My goal is to rid myself of a extremely expensive DSL/Sat TV/home phone combo package which has crept up in price to $132/month, an incredible sum. I have a HDTV with 16x9 format and a TiVO like device recording content from Sat. I have witnessed the AppleTV quality and although not impressed with it displayed over TV, over Mac its not so bad.
My biggest issue is my 6yo girl loves cartoons. Because her mom doesn't have cable, my 6yo enjoys time in her own room watching her own TV and choosing her own content.
Don't over complicate the configuration. I will present what I did to eliminate the Satellite system and to just receive over-the-air broadcasts, record them and present them via iTunes and an iPod to the TV.
I started out with the iPod system as the only mechanism to store iTunes videos and play them on the TV. This was easy. The iPod has a video out, but you have to swap the red and yellow for standard (sony) video cables. Or, you can get the Apple cables for less than $15 these days. With an iPod, I have my desktop mac as the repository of all the audio and video. For our 2yr old we bought spongebob and mickymouse club but that's it. I realized that he liked watching bob the builder, caillou, etc from the pbs stations that we were getting over the air. So, guess what, I ditched the satellite system and was only watching the 18 channels over the air. Fine, too because we really watch network tv for the most part. (btw, I really miss the espn stuff, but free tv is free tv).
As an upgrade, I bought the hdhomerun from elgato and it comes with a 2 user license for EyeTv. Now, EyeTv allows recording over-the-air (even from satellite and cable programming) and permits conversion to any format that quicktime can handle (that's iPod, AppleTV, etc). Additionally, you can edit out commercials trivially.
So for all the cartoons, provided by the kid's channel on pbs, I edit out the commercials, then conver them to the iPod format. For play back the picture quality is nearly perfect, as far as I can tell. Since, all the cartoons are in 4:3 layout, there is no need to use the Appletv conversion. The core compression is the same.
I have a mac mini attached to my hdtv via an hdmi cable, and the mini can play back the eyetv recordings from their raw mpeg2 TS state. This means I can watch the recording at full HD quality. But, what I realized is that the quality of the Appletv video is just as nice. For instance, I converted some of the eyetv hd recordings to Appletv, and while the quality lower, it is still very high quality. I didn't find it distracting at all. As I said earlier, for the 4:3 shows, you cannot see any quality degredation. BTW, the size of Appletv files is about 1/8 of the HD format (HD mpeg2 is 9G/hr); especially when you remove the commercials (20 minutes for an hour program).

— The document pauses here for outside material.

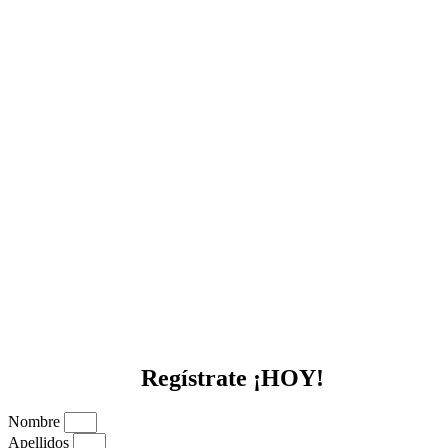
Regístrate ¡HOY!
Nombre
Apellidos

Since, the Appletv video format is very good, I am thinking that the mini as a video play back device, attached to the tv, is just overkill. I would rather have that on a desktop as another fully functional computer. And, I am thinking that the Appletv will replace it as the playback device.
Because my video collection is quite large, I have a large 1T disk to store it on my desktop. For me, I only care that the Appletv streams the data over the wire for play back; that's what prompted me to visit this forum -- to find the answer to that.
On a side note, my HDTV is the Sony 34" crt, and as we know tubes are not being made any more. Pitty, because, they are unmatched for video play back. LCD's are great for text, but suck for video. I hooked up an old 19" crt to the mac mini and played back some video; wow, it really looked stunning and matched the 34" crt quality. On my lcd monitor, it looks ok but not stunning; even with a 2ms refresh rate the lcd's still suffer from shutter hold which visually blurs motion; similar to the blur caused by 24 fps in movies and most primetime sitcoms and dramas.